We don’t need to make Vice President Harris a savior. We don’t need to think of the Democratic Party apart from the general critique we might have of the corporate capture of American politics. We don’t need to give the Biden/Harris administration a pass when it comes to the horrors in Gaza. Speak as much truth as we can bare and then a little more.
That last sentence was James Baldwin’s not mine. And he insisted, as he faced down the prospect of a Ronald Reagan presidency in 1980, that we understand the strategic value of the vote without the crutch of the illusion that all will be settled if our candidate wins. As he wrote in “Notes of the House of Bondage,”

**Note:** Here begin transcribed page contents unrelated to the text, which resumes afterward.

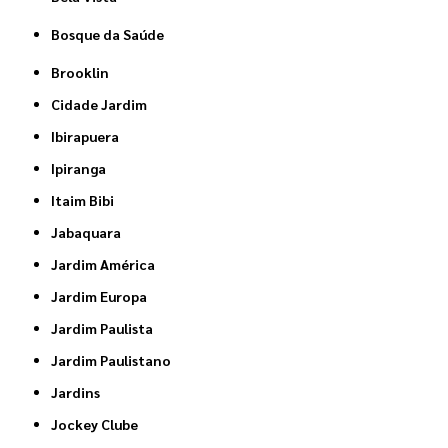
Bosque da Saúde
Brooklin
Cidade Jardim
Ibirapuera
Ipiranga
Itaim Bibi
Jabaquara
Jardim América
Jardim Europa
Jardim Paulista
Jardim Paulistano
Jardins
Jockey Clube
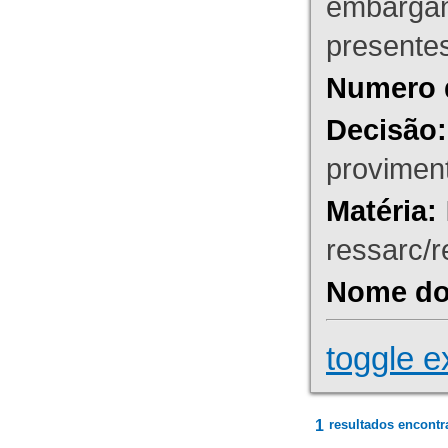
embargant
presente
Numero 
Decisão:
proviment
Matéria:
ressarc/re
Nome do 
toggle e
1
resultados encontr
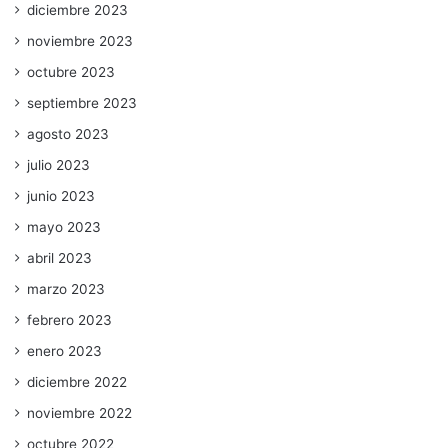
diciembre 2023
noviembre 2023
octubre 2023
septiembre 2023
agosto 2023
julio 2023
junio 2023
mayo 2023
abril 2023
marzo 2023
febrero 2023
enero 2023
diciembre 2022
noviembre 2022
octubre 2022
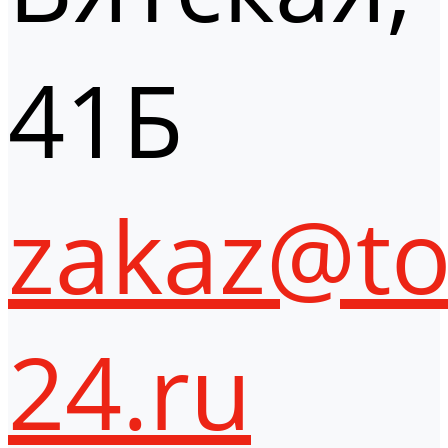
41Б
zakaz@to
24.ru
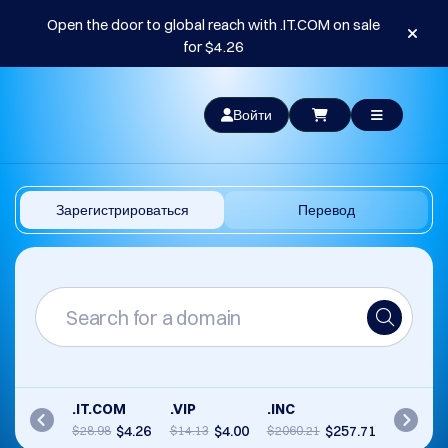
Open the door to global reach with .IT.COM on sale
for $4.26
Войти
Зарегистрироваться
Перевод
.IT.COM
.VIP
.INC
$4.26
$4.00
$257.71
$28.98
$14.13
$2060.21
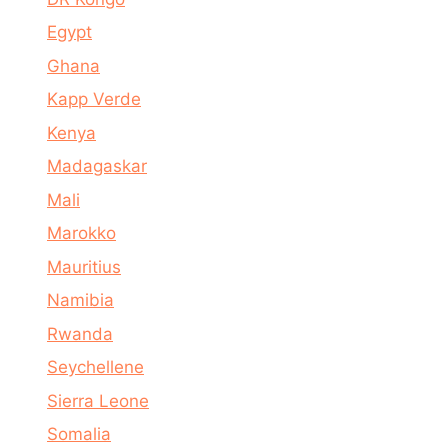
Egypt
Ghana
Kapp Verde
Kenya
Madagaskar
Mali
Marokko
Mauritius
Namibia
Rwanda
Seychellene
Sierra Leone
Somalia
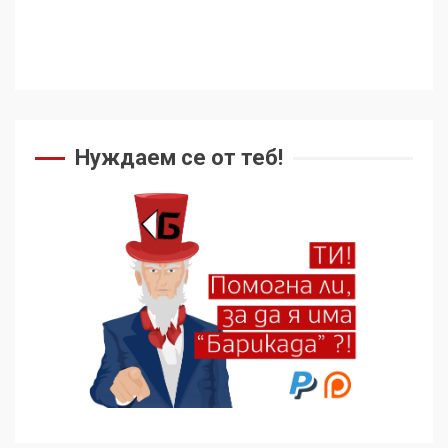
Нуждаем се от теб!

My vote will not get me a job or a home or help me through school or prevent another Vietnam or a third world war, but it may keep me here long enough for me to see, and use, the turning of the tide—for the tide has got to turn. And…if Carter is reelected, it will be by means of the black vote, and it will not be a vote for Carter. It will be a coldly calculated risk, a means of buying time.
My vote for Kamala Harris will not end genocide in Gaza. My vote will not upend the role of big money in elections or immediately transform the conditions of the poor and working poor or end the carceral state. But it may buy some time for the turning of the tide. And keep the diabolical clown out of office.
That’s why I am voting for Kamala Harris.